Em filmes como O Fantasma da Liberdade (Le Fantôme de la Liberté, Luis Buñuel,
1974), A Hora do Lobo (Vargtimmen, Ingmar Bergman, 1968), Blow-up – depois
daquele beijo (Blow-up, Michelangelo Antonioni, 1966), 2001 – uma odisséia no
espaço (2001 – a space odyssey, Stanley Kubrick, 1968), é a construção de novos
sentidos através da superposição do paradigma sobre o sintagma, utilizando imagens;
em filmes como O Poderoso Chefão (The Godfather, Francis Ford Coppola, 1972),
Onde os Fracos Não Têm Vez (No Country For Old Men, Ethan Coen e Joel Coen,
2007), Amnésia (Memento, Christopher Nolan, 2000), Coração Valente (Braveheart,
Mel Gibson, 1995), é a trama, a história em si, e a relação de causa e efeito entre os
acontecimentos; em filmes como Perto Demais (Closer, Mike Nichols, 2004), Hamlet
(Hamlet, Kenneth Branagh, 1996), O Segredo de Brokeback Mountain (Brokeback
Mountain, Ang Lee, 2005), Gênio Indomável (Good Will Hunting, Gus Van Sant, 1997),
é a ação dramática, concretizada através da interação entre as personagens, a partir do
diálogo. Citamos filmes que são reconhecidamente bons, tanto pela crítica quanto pelo
público (mesmo que seja um público um tanto especializado), de forma que se
compreenda que não há hierarquia em relação à qualidade de um ou outro gênero.
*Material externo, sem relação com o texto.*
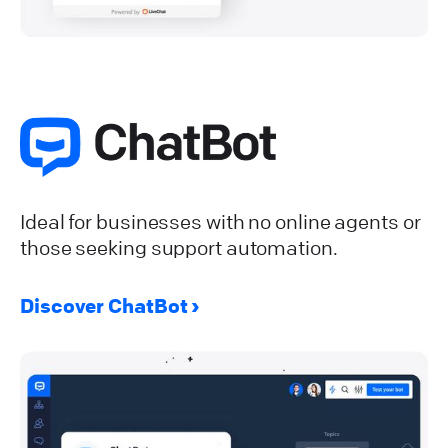
Ideal for businesses with no online agents or
those seeking support automation.
Discover ChatBot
Devemos ressaltar, a título de conclusão, que o cinema pode não ser narrativo,
fugindo, assim, do gênero épico. No entanto, mesmo ele sendo narrativo, sendo
primariamente épico, ele pode possuir um direcionamento para outros gêneros, bem
como para o próprio épico, de forma a ser um cinema prosaico, um cinema poético, ou
um cinema dramático.
Bibliografia
LUNA, S. Arqueologia da ação trágica: o legado grego. João Pessoa: Idéia, 2005.
SCHOLES, R. e outros. Elements of Literature: essay, fiction, poetry, drama, film. 4ed.
New York/Oxford: Oxford University Press, 1991.
SZONDI, P. Teoria do drama moderno [1880-1950]. São Paulo: Cosac & Naify, 2001.